The senior author has had three of the patients return for unrelated reasons (distal radius extra–articular fracture) and took this opportunity to place the arthroscope in their wrists and noted hypertrophic synovitis and a small amount of fibrocartilage present. These three patients had no complaints of wrist pain and had returned to tennis, skiing, and lifting light weights prior to their new injury.
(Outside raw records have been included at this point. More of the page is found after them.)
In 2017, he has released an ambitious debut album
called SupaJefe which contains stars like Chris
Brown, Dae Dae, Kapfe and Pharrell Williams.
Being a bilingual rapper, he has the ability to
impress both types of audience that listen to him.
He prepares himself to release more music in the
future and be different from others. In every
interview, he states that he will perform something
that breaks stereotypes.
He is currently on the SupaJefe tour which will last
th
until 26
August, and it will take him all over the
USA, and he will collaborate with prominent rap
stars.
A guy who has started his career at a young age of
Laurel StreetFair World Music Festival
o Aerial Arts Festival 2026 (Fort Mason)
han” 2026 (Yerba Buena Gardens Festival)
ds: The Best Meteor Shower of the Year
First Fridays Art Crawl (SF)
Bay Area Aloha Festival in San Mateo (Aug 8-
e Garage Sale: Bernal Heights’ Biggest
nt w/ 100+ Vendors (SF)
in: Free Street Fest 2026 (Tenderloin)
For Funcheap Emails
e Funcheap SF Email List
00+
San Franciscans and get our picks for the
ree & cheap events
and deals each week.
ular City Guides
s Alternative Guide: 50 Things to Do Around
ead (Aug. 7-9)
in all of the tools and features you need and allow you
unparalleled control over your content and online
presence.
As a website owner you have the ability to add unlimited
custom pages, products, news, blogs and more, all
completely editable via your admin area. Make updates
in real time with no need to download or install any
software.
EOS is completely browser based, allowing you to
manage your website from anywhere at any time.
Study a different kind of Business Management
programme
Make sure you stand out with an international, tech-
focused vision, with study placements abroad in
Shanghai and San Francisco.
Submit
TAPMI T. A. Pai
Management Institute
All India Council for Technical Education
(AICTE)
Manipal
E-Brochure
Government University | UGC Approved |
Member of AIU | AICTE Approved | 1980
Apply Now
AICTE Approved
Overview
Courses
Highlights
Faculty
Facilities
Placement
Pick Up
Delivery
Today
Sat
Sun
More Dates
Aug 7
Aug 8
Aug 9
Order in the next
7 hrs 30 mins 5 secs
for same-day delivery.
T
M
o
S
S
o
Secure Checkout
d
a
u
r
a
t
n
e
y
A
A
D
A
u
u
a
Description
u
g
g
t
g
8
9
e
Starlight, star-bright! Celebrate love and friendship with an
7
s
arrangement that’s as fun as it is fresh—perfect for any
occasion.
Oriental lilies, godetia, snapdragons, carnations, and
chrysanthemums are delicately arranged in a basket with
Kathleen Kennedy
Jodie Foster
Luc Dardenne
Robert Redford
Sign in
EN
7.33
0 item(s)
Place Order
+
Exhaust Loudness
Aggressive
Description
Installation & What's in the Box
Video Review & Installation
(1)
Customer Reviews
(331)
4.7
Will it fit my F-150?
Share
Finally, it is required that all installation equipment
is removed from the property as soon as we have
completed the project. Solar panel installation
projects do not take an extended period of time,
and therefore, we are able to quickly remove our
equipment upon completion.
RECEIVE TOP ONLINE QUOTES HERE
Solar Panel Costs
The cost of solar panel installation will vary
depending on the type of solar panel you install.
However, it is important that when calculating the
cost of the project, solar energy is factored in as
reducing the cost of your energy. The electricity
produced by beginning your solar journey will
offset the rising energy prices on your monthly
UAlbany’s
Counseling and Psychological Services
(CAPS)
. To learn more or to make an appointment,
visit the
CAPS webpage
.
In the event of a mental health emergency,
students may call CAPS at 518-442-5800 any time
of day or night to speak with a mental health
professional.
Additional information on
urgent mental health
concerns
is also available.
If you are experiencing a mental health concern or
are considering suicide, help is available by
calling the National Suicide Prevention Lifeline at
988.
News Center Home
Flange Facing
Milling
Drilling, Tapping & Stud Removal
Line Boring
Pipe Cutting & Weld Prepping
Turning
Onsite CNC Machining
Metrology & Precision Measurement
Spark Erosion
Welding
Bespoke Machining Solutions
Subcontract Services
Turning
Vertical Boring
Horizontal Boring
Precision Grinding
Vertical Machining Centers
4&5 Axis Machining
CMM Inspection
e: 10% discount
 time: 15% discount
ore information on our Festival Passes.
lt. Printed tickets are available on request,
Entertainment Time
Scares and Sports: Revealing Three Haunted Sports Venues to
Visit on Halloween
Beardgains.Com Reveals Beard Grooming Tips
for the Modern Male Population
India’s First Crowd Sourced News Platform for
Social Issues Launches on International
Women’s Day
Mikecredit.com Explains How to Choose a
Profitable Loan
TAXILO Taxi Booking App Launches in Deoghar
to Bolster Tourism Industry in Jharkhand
A full analysis needs to be done to determine whether a microfracture can produce similar results in the wrist compared to the experience with chondral defects in the knee.

Summary

Although recent prospective, randomized, double–blind studies have demonstrated that the outcomes after arthroscopic lavage or debridement for knee osteoarthritis were no better than a placebo procedure, controversy still exists. The literature is scarce on the use of these procedures in the wrist.²⁴ Reports of abrasion chondroplasty for the treatment of advanced wrist arthritis have been anecdotal in nature, but it has been quite successful in our hands.